All of the data below should come back exactly as written, minus its images.
..............................
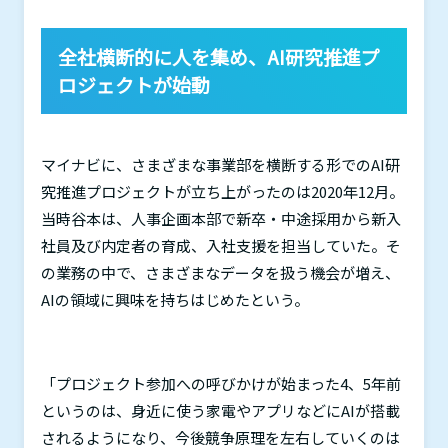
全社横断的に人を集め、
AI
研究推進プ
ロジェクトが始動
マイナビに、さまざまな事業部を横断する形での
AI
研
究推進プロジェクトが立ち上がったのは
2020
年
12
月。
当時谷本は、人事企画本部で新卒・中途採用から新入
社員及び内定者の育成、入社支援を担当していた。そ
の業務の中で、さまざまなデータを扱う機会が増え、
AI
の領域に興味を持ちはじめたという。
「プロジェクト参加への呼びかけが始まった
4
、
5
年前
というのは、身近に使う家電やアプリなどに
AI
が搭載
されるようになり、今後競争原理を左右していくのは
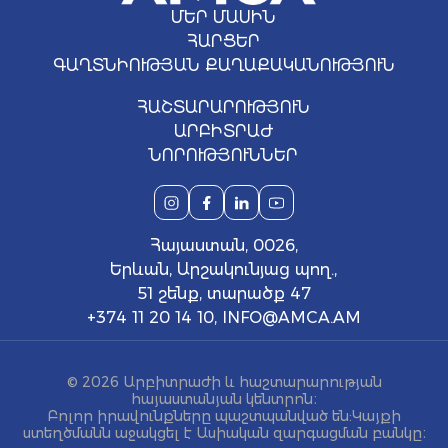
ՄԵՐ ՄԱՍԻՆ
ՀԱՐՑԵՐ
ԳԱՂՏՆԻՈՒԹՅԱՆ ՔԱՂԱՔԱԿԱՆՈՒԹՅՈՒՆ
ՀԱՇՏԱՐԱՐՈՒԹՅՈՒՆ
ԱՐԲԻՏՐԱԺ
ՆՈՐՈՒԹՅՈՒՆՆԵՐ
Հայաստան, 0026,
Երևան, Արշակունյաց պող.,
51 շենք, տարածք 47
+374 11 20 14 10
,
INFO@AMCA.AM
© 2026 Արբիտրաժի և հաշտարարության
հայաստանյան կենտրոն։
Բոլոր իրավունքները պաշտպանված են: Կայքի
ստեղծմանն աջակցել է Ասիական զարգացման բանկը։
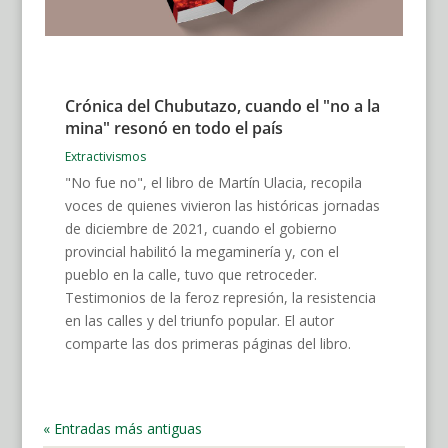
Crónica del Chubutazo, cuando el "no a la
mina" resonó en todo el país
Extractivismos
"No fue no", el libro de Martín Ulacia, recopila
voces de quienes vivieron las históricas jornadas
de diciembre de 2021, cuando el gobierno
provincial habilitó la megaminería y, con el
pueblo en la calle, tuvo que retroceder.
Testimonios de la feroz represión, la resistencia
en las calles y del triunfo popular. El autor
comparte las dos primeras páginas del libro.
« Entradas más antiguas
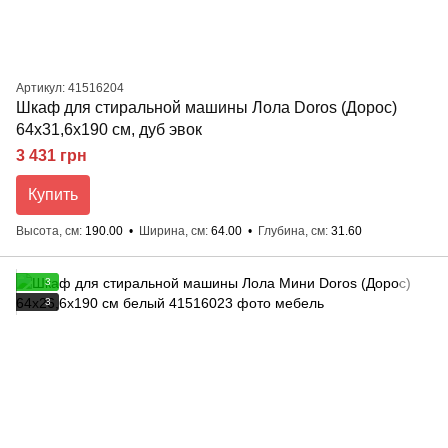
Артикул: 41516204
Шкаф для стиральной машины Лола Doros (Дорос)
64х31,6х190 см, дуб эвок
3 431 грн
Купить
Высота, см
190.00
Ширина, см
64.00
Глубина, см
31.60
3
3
..............................
● TASK RESPONSE:
全社横断的に人を集め、
AI
研究推進プ
ロジェクトが始動
マイナビに、さまざまな事業部を横断する形での
AI
研
究推進プロジェクトが立ち上がったのは
2020
年
12
月。
当時谷本は、人事企画本部で新卒・中途採用から新入
社員及び内定者の育成、入社支援を担当していた。そ
の業務の中で、さまざまなデータを扱う機会が増え、
AI
の領域に興味を持ちはじめたという。
「プロジェクト参加への呼びかけが始まった
4
、
5
年前
というのは、身近に使う家電やアプリなどに
AI
が搭載
されるようになり、今後競争原理を左右していくのは
ՄԵՐ ՄԱՍԻՆ
ՀԱՐՑԵՐ
ԳԱՂՏՆԻՈՒԹՅԱՆ ՔԱՂԱՔԱԿԱՆՈՒԹՅՈՒՆ
ՀԱՇՏԱՐԱՐՈՒԹՅՈՒՆ
ԱՐԲԻՏՐԱԺ
ՆՈՐՈՒԹՅՈՒՆՆԵՐ
Հայաստան, 0026,
Երևան, Արշակունյաց պող.,
51 շենք, տարածք 47
+374 11 20 14 10
,
INFO@AMCA.AM
© 2026 Արբիտրաժի և հաշտարարության
հայաստանյան կենտրոն։
Բոլոր իրավունքները պաշտպանված են: Կայքի
ստեղծմանն աջակցել է Ասիական զարգացման բանկը։
Crónica del Chubutazo, cuando el "no a la
mina" resonó en todo el país
Extractivismos
"No fue no", el libro de Martín Ulacia, recopila
voces de quienes vivieron las históricas jornadas
de diciembre de 2021, cuando el gobierno
provincial habilitó la megaminería y, con el
pueblo en la calle, tuvo que retroceder.
Testimonios de la feroz represión, la resistencia
en las calles y del triunfo popular. El autor
comparte las dos primeras páginas del libro.
« Entradas más antiguas
Артикул: 41516204
Шкаф для стиральной машины Лола Doros (Дорос)
64х31,6х190 см, дуб эвок
3 431 грн
Купить
Высота, см
190.00
Ширина, см
64.00
Глубина, см
31.60
3
3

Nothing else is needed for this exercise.